Hydro storage project pumps new life into old coal mine


The $13.04 million technical review and pilot trial to examine the feasibility of repurposing the underground mine for pumped hydro will occur at Centennial’s Newstan Colliery, Fassifern.

The 125-year old mine has been on ‘care and maintenance’ since 2014 and the trial will look to take advantage of the site’s features including an existing grid connection, proximity to major transmission lines, lower reservoir and secure water sources.

It is anticipated the existing features will lower the cost of transforming the facility for pumped hydro and if the trial is successful, it could lead to the repurposing of other retired mining sites, giving them a second life as clean and dispatchable sources of renewable energy.

The New South Wales Government will inject $4.16 million into the study as part of its $75 million Emerging Energy Program which provides funding to assist with the development of innovative, large-scale electricity and storage projects across the state.
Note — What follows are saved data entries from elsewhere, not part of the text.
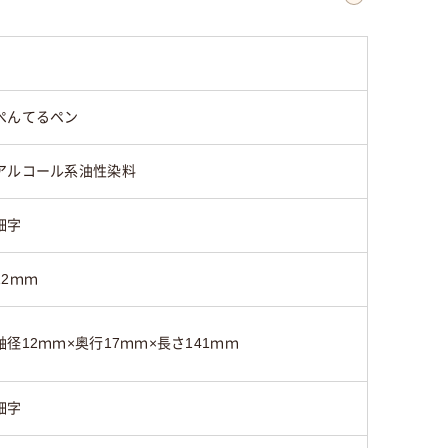
8g
91g
ぺんてるペン
アルコール系油性染料
細字
12ｍｍ
軸径12ｍｍ×奥行17ｍｍ×長さ141ｍｍ
細字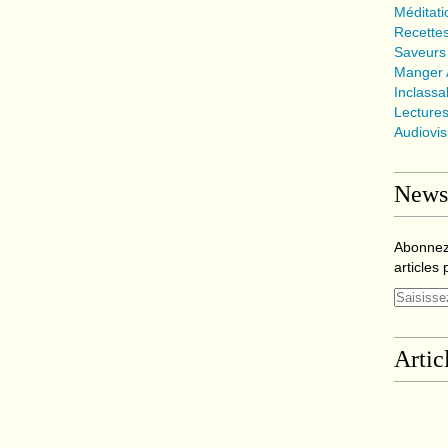
Méditat
Recette
Saveurs
Manger A
Inclassa
Lecture
Audiovi
Newsl
Abonnez
articles 
Artic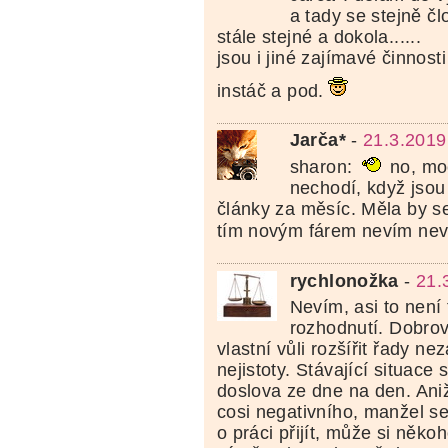
a tady se stejně čl
stále stejné a dokola......
jsou i jiné zajímavé činnost
instáč a pod.
Jarča*
-
21.3.2019
sharon:
no, moc
nechodí, když jsou
články za měsíc. Měla by ses
tím novým fárem nevím ne
rychlonožka
-
21.
Nevím, asi to není
rozhodnutí. Dobro
vlastní vůli rozšířit řady n
nejistoty. Stávající situace
doslova ze dne na den. Ani
cosi negativního, manžel s
o práci přijít, může si něko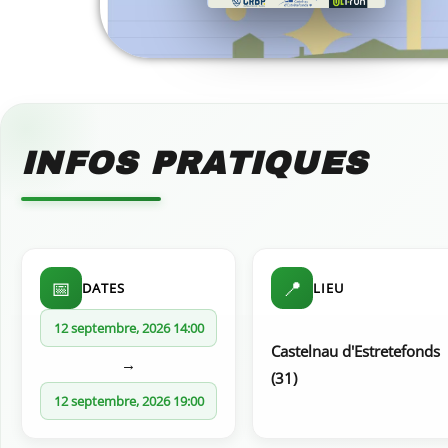
INFOS PRATIQUES
📅
📍
DATES
LIEU
12 septembre, 2026 14:00
Castelnau d'Estretefonds
→
(31)
12 septembre, 2026 19:00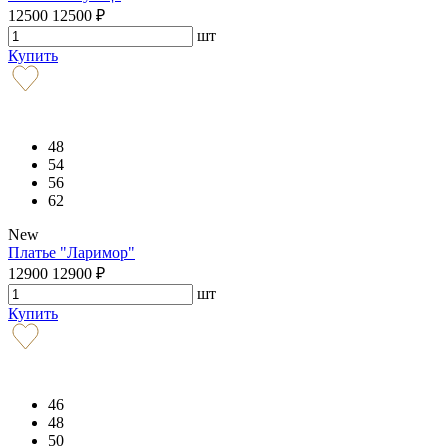
12500
12500
₽
шт
Купить
48
54
56
62
New
Платье "Ларимор"
12900
12900
₽
шт
Купить
46
48
50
NSW Energy and Environment Minister Matt Kean said supporting long-duration storage projects like pumped hydro is also a key part of the government’s recently announced Electricity Infrastructure Roadmap.

“Pumped hydro is not only a great source of cheap, reliable electricity, it is a huge creator of construction jobs and investment for host communities and the broader economy,” he said.

“This project could change the way we rehabilitate retired mine sites – breathing new life into existing infrastructure links and supporting existing workforces and local economies to continue their contribution to our energy mix.”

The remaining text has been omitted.